Saigon today is still a city of lost children in Stephane Gauger's "Owl and the Sparrow," though in the film there is hope and optimism running through the streets where they live -- perhaps that is what has washed the city clean of any visible poverty or decay.
Unfolding over four days -- and shot over just 15 -- the lives of young orphan Thuy (Pham Thi Han), airline stewardess Lan (Cat Ly) and zookeeper Hai (Le The Lu) intersect, and connections are made that in some way will save each of them. The trio is wounded by life and loss, but in Gauger's vision the scars aren't visible. Ho Chi Minh City, as Saigon is now called, and Vietnam itself are offered up with exceeding care through his lens.
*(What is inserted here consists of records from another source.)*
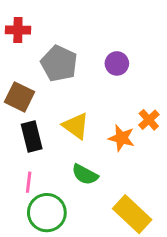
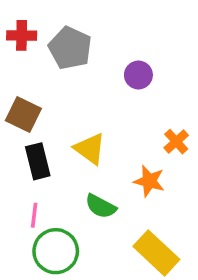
gray pentagon: (59, 63) -> (70, 48), moved
orange star: (121, 138) -> (149, 181), moved

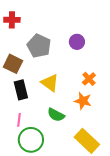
gray pentagon: (70, 48) -> (39, 46), moved
orange cross: (176, 142) -> (89, 79), moved

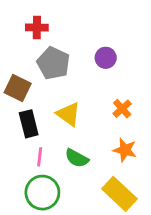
red cross: (12, 20) -> (37, 28), moved
orange star: (83, 101) -> (125, 150), moved
pink line: (19, 120) -> (40, 157), moved

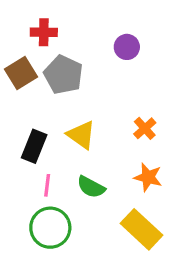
purple circle: (106, 58) -> (127, 47), moved
brown square: (18, 88) -> (21, 73), moved, turned 32
black rectangle: (29, 124) -> (34, 146), turned 36

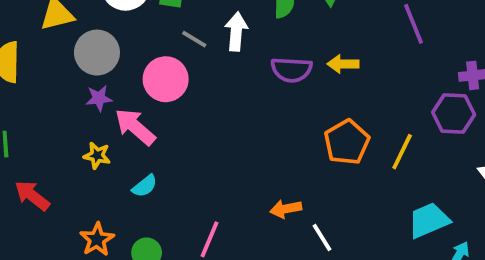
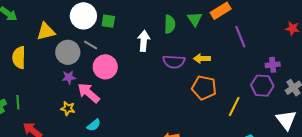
gray line: (194, 39) -> (91, 45), moved
orange pentagon: (347, 142) -> (204, 88), moved, turned -30

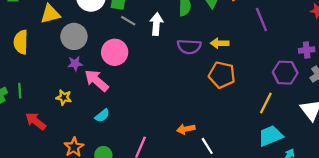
gray line: (91, 45) -> (128, 21), moved
purple cross: (273, 65) -> (307, 50), moved
yellow line: (234, 106) -> (266, 103), moved
yellow star: (68, 108) -> (64, 97), moved

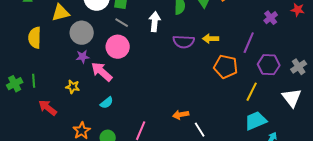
purple line: (261, 20) -> (249, 43), moved, turned 45
gray line: (128, 21) -> (122, 23), moved
purple cross: (307, 50) -> (271, 18), moved, turned -32
orange pentagon: (222, 75) -> (226, 67), moved

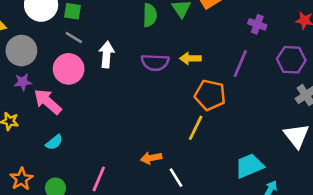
purple cross: (271, 18) -> (257, 24), moved, turned -32
white arrow: (155, 22) -> (107, 54), moved
purple hexagon: (269, 65) -> (291, 60), moved
yellow line: (252, 92) -> (196, 128), moved

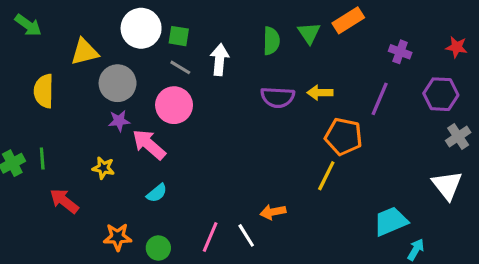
white arrow: (107, 54) -> (220, 60), moved
white line: (176, 178) -> (246, 235), moved
orange star: (21, 179) -> (118, 237), turned 30

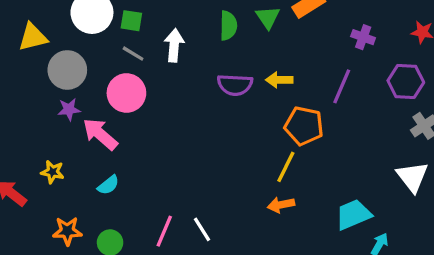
yellow star: (103, 168) -> (53, 172), moved
orange arrow: (273, 212) -> (281, 205), moved

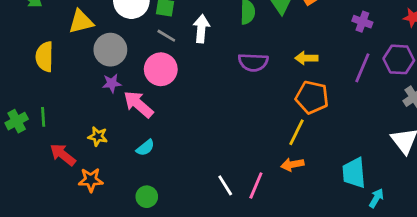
yellow arrow: (279, 80) -> (306, 58), moved
purple line: (342, 86) -> (362, 68), moved
cyan trapezoid: (353, 215) -> (354, 173), turned -72
orange star: (67, 231) -> (91, 180), moved
pink line: (164, 231) -> (256, 185), moved

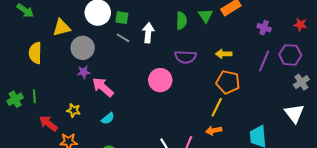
pink circle: (161, 69) -> (160, 80), moved

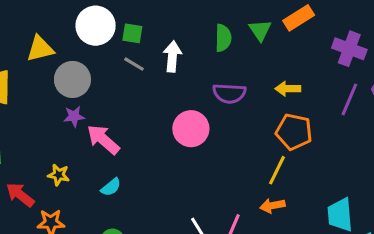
purple cross: (264, 28) -> (349, 49), size x1.5

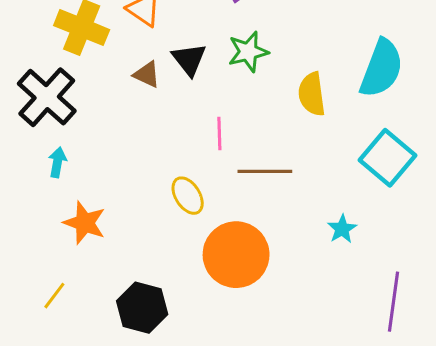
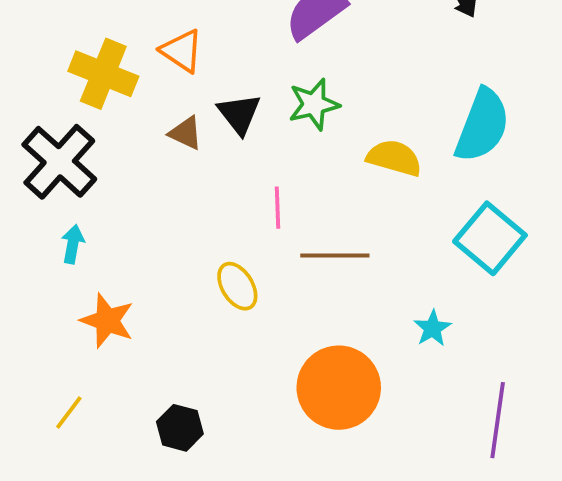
yellow semicircle: (312, 94) -> (394, 158), turned 114
orange circle: (236, 255) -> (339, 388), moved
black hexagon: (142, 308) -> (180, 428), size x0.7

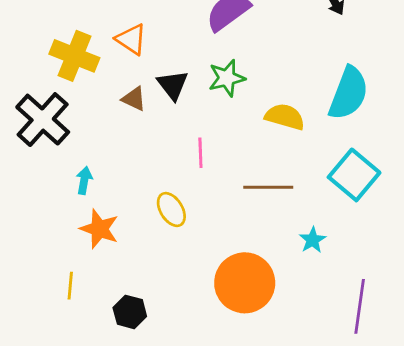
cyan arrow: (73, 244) -> (84, 180), moved
brown line: (335, 256) -> (268, 187), moved
orange star: (107, 321) -> (99, 229), moved
yellow line: (69, 412) -> (70, 286), moved, turned -32

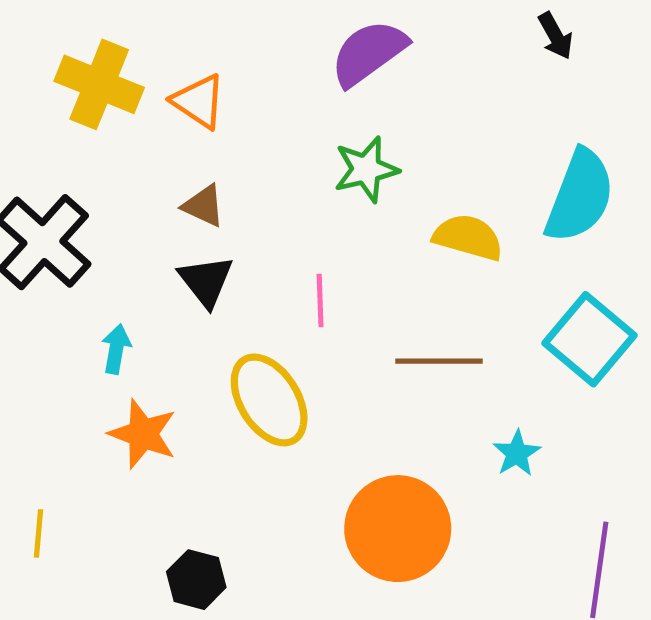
yellow cross: (74, 56) -> (99, 84), moved
black triangle: (173, 85) -> (206, 281), moved
yellow ellipse: (171, 210) -> (269, 400), size x1.5
yellow line: (70, 286) -> (38, 533), moved

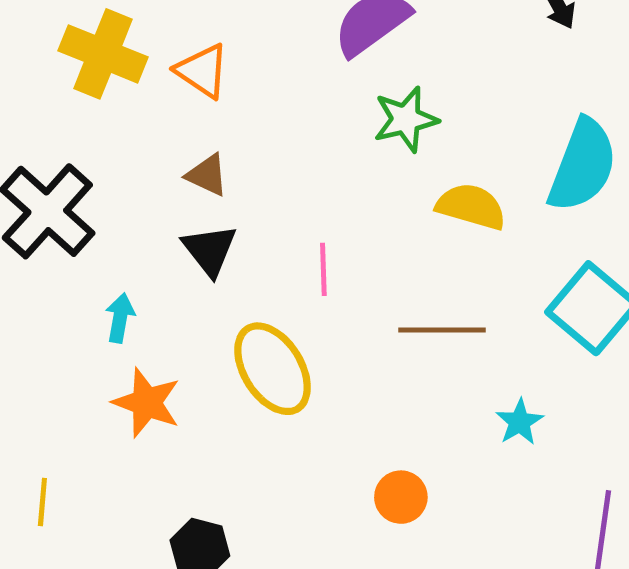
green star: (366, 169) -> (406, 119), moved
orange circle: (398, 529) -> (401, 497), size x0.5

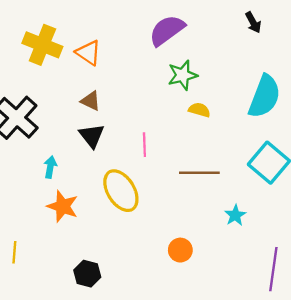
yellow semicircle: (471, 206) -> (199, 110), moved, size x0.7

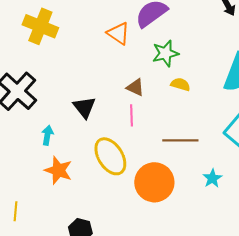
orange triangle: (88, 53) -> (118, 33), moved
brown triangle: (91, 101) -> (135, 87), moved
orange circle: (180, 250) -> (154, 182), moved, size x1.8

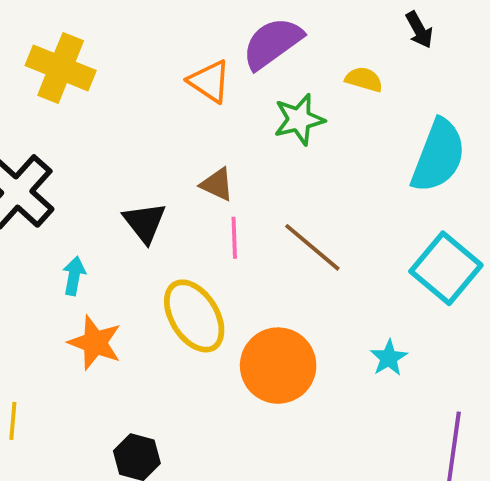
yellow semicircle: (180, 84) -> (364, 79), moved
brown triangle: (135, 87) -> (217, 184), moved
brown line: (180, 140) -> (312, 247), moved, turned 40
It is spring and the city and its people are in transition, shedding the war-torn past like last year's winter coat. While the irrepressible Thuy, like the city, presses ahead to embrace the future, Lan and Hai are frozen by broken hearts. It is up to Thuy to orchestrate the thaw you hope will come.
Though Gauger was raised in the U.S., he has said "Owl and the Sparrow" is a love letter to the country of his birth. Even in the bamboo factory run by the irascible uncle from whom Thuy escapes, Gauger finds a certain beauty -- the blade as it cuts the wood, the hands of the workers tying the bamboo into precise bundles, their heads bowed in the task.